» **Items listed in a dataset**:

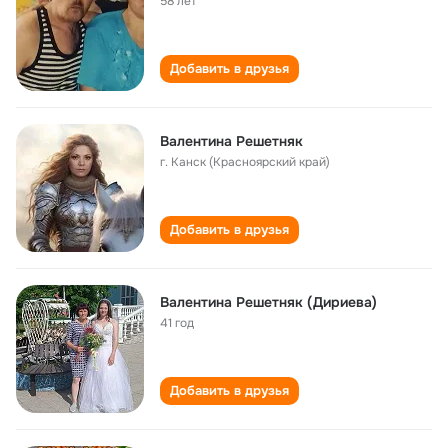
58 лет
Добавить в друзья
Валентина Решетняк
г. Канск (Красноярский край)
Добавить в друзья
Валентина Решетняк (Дириева)
41 год
Добавить в друзья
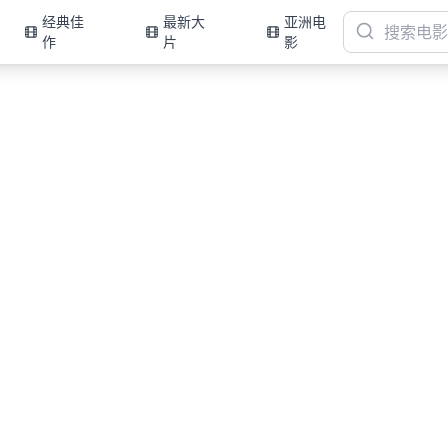
经典佳
最新大
亚洲电
作
片
影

» **Exercise prompt**: Extract all the entries word for word; omit any pictures.

» **Task output**:
58 лет
Добавить в друзья
Валентина Решетняк
г. Канск (Красноярский край)
Добавить в друзья
Валентина Решетняк (Дириева)
41 год
Добавить в друзья
经典佳
最新大
亚洲电
作
片
影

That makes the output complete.